**Exercise prompt**:
The entries below are to be printed again word for word.

══════════════════════════════

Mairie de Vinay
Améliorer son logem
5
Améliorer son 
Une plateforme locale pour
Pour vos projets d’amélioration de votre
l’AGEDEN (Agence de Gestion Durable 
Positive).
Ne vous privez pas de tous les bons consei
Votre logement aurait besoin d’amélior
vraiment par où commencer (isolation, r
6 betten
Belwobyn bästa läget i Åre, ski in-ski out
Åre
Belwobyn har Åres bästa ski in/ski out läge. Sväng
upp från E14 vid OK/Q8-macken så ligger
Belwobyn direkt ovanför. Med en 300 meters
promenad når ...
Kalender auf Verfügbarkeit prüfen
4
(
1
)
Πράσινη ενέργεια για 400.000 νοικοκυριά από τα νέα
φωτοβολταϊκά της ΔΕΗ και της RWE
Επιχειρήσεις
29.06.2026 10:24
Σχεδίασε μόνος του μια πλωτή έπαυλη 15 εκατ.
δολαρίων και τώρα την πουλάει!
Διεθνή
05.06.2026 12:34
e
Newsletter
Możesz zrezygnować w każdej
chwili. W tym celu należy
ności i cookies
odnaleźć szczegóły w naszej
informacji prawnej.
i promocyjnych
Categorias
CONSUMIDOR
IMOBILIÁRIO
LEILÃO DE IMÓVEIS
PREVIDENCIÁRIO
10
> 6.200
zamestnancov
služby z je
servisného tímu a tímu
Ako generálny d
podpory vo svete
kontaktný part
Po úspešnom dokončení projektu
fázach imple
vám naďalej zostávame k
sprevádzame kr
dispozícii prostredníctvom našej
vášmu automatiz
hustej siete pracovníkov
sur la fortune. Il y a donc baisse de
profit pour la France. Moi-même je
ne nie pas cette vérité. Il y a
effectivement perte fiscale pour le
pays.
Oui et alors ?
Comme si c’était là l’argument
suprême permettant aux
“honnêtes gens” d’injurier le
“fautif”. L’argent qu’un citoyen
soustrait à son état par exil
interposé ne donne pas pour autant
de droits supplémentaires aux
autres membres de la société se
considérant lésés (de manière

══════════════════════════════

**Result**:
Mairie de Vinay
Améliorer son logem
5
Améliorer son 
Une plateforme locale pour
Pour vos projets d’amélioration de votre
l’AGEDEN (Agence de Gestion Durable 
Positive).
Ne vous privez pas de tous les bons consei
Votre logement aurait besoin d’amélior
vraiment par où commencer (isolation, r
6 betten
Belwobyn bästa läget i Åre, ski in-ski out
Åre
Belwobyn har Åres bästa ski in/ski out läge. Sväng
upp från E14 vid OK/Q8-macken så ligger
Belwobyn direkt ovanför. Med en 300 meters
promenad når ...
Kalender auf Verfügbarkeit prüfen
4
(
1
)
Πράσινη ενέργεια για 400.000 νοικοκυριά από τα νέα
φωτοβολταϊκά της ΔΕΗ και της RWE
Επιχειρήσεις
29.06.2026 10:24
Σχεδίασε μόνος του μια πλωτή έπαυλη 15 εκατ.
δολαρίων και τώρα την πουλάει!
Διεθνή
05.06.2026 12:34
e
Newsletter
Możesz zrezygnować w każdej
chwili. W tym celu należy
ności i cookies
odnaleźć szczegóły w naszej
informacji prawnej.
i promocyjnych
Categorias
CONSUMIDOR
IMOBILIÁRIO
LEILÃO DE IMÓVEIS
PREVIDENCIÁRIO
10
> 6.200
zamestnancov
služby z je
servisného tímu a tímu
Ako generálny d
podpory vo svete
kontaktný part
Po úspešnom dokončení projektu
fázach imple
vám naďalej zostávame k
sprevádzame kr
dispozícii prostredníctvom našej
vášmu automatiz
hustej siete pracovníkov
sur la fortune. Il y a donc baisse de
profit pour la France. Moi-même je
ne nie pas cette vérité. Il y a
effectivement perte fiscale pour le
pays.
Oui et alors ?
Comme si c’était là l’argument
suprême permettant aux
“honnêtes gens” d’injurier le
“fautif”. L’argent qu’un citoyen
soustrait à son état par exil
interposé ne donne pas pour autant
de droits supplémentaires aux
autres membres de la société se
considérant lésés (de manière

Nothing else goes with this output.